Over 250 female hockey players aged seven to 16 attended the all-day event. They participated in on-ice drills, off-ice activities and classroom sessions, all under the watchful eye of one of the best hockey players Canada has ever produced.
Since its inception in 2006, the initiative has welcomed over 17,000 female youth hockey players at Girls Hockeyfests across the country, according to a news release. Campbell-pascall has been involved since Day 1.
“I remember when it first started and we struggled to get enough kids,” said the 50-year-old Campbell-pascall. “We were just trying to introduce girls to the game. Girls from ringette were coming over and first-time players and a few girls who were playing boys’ hockey.
“For 18 years, we have travelled all over the country and watched it grow. I still have kids who come up to me and say, ‘I did the Scotiabank Girls Hockeyfest like 10 years ago.’ Unfortunately now we are turning kids away. There are so many young girls playing the game. It’s been amazing. It’s an opportunity for these girls to play on the same ice as the Halifax Mooseheads.
We’ve done it in NHL buildings across the country. We were just in Edmonton and that’s where Connor Mcdavid plays. It’s a pretty special moment for them.
“I’ve been fortunate to work with different companies and done different things but the longevity of this program and the impact it has is the one I’m truly most proud of.”
Emmy Rankin of Dartmouth was excited to be on the ice with Campbell-pascall. The eight-year-old skated with Campbell-pascall over to the players’ bench where Emmy’s dad was watching so she could get a photo with the Order of Canada and Canada Sports Hall of Fame member.
“It was really fun,” Emmy said of her first Hockeyfest. “I liked playing keep away with the puck and I learned how to pass the puck between the defence.
“She’s a good instructor. She told us that each game it’s a tradition to go in the circle and say a good thing about the day. I liked that.”

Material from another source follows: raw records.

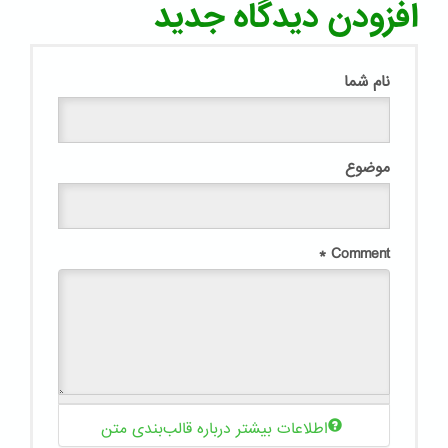
افزودن دیدگاه جدید
نام شما
موضوع
*
Comment
اطلاعات بیشتر درباره قالب‌بندی متن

When she was a kid, Campbell-pascall and her brothers would spend many summers in P.E.I. where her grandmother lived.
Nowadays, she returns to the Island where her 13-yearold daughter Brooke attends the Andrews Hockey Growth Programs. It was Campbellpascall who helped start the women’s program at the renowned hockey school.
“I remember my brother would get to go to the Andrews hockey school but I couldn’t go,” she said. “So, after my first Olympics (the 1998 Nagano Games), I helped them start their first women’s program. It was a full-circle moment for me because it was a hockey school that I wanted to participate in and now my daughter goes every time we're in P.E.I.”
Campbell-pascall, who captained Canada to gold-medal victories at the 2002 Olympics in Salt Lake City and four years later in Turin, Italy, stepped away from broadcasting in December to join the fledgling PWHL, the six-team league which launched on Jan. 1. The league’s inaugural game, New York at Toronto on New Year’s Day, reached 2.9 million Canadian television viewers.
Five days later, 13,316 fans attended a Montreal-minnesota game at Xcel Energy Center in St. Paul, Minn. On Feb. 16, the league’s first game at Scotiabank Arena in Toronto drew a record crowd of 19,285.
Campbell-pascall said the attendance and viewership numbers provide an early glimpse of the PWHL’S potential.
“I really think we’re going to have a huge growth in the game in North America,” she said. “And I think we’re going to see an influx of European players come over next year, now that they know this league is legit.
“People are watching and you hope a lot of those people are young kids, boys and girls. It’s an opportunity for them to see their heroes on a full-time basis, something we never had before.
“The game is just going to continue to grow in every province and every territory and around the world.”